Da un miedo, pero tambien, tambien, tambien...

La vida de un lobo solitario es brava.
Comments: Crack the sidewalk.

[19 Apr 2011|01:46am]
Just found something I wrote my first semester at umass, and I didn't know it then, but now i see it's about how i was never meant to go to school. fuck. it was a prophecy i missed.

Blinking under flourescent lights, ashen eyes,
this is nothing like it was in my room.
Pacing, wolves are allergic to flourescent lights,
and when the throat howls raw,
I can say I know why.
Bristled black hair and some gone bone white.
The eternal birdchest begins to cave.
Crooked teethprints on mottled fingers, dirtnails,
and the lips gather dust.
Comments: 3 Weeds - Crack the sidewalk.

ladyfest [18 Apr 2011|02:35pm]
the unmistakable timbre of a Jazzmaster hits me like a brick wall of soundmemory.
but i smile and keep my eyes open, and it is so good to see and hear a powerful woman fuckin killin it on that thing.
shred, sister, shred.




dancing alone is more fun than anyone gives it credit for.
Comments: Crack the sidewalk.

former and latter and how two things that cancel each other could exist alongside each other, both e [13 Apr 2011|01:51pm]
xisting.

It's hard to rationalize what happened. It is impossible to rationalize why you did things for days that seemed utterly impossible the entire time, so I leave it be.
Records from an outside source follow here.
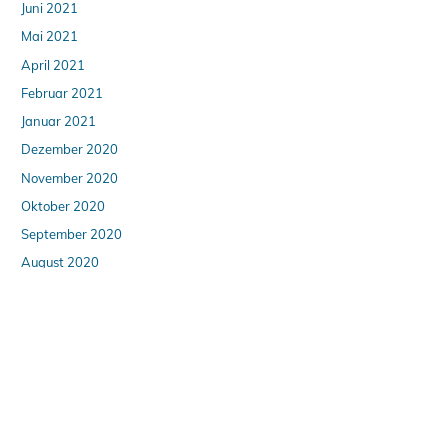
Juni 2021
Mai 2021
April 2021
Februar 2021
Januar 2021
Dezember 2020
November 2020
Oktober 2020
September 2020
August 2020
April 2020
März 2020
Februar 2020
Januar 2020
Dezember 2019
Oktober 2019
But now I am left with two diametrically opposed paradigms.
The one that said/believed/knew? "you're the one for mee!", how you "are always with me, no matter where i am". And the other, how you are gone and how you left; how I believed you'd always be there, always with me, taking care of me, my best friend, that you could never hurt me that I could never hate you (the degree of detachment with which I can even think of that time, as a past life, is both unsettling and deeply satisfying, -/+), but also how I wanted to die for weeks, unfailingly, no matter where we were or what we did, (whether I was in bed alone with the walls and my thoughts or sadembarrasingly, when you were there with me, despite my body feeling good) and have WANTED, UNFAILINGLY, to LIVE since you left. How I thought you were the one single good thing, you being near me and coming home and being home, my love, the best thing. But I wanted to die then and I don't now. None of it makes sense.

How I felt awkward and fat and insecure and grey and nearly empty, with you by my side (thinking about it now, perhaps that is why you left, but it does nothing to explain the how, can only, in fact, make the how even more wrong) and how now I feel acid green, sexy and bright, badass, empowered, independent, utterly indomitable, impossible to subdue or defeat by anything that has existed/exists now/could exist, how I smile at myself when I look in the mirror, and feel proud and strong instead of deeply unsettled and afraid and powerless, lackluster, detached. How I glow intensely orange now instead of a sick insipid grey.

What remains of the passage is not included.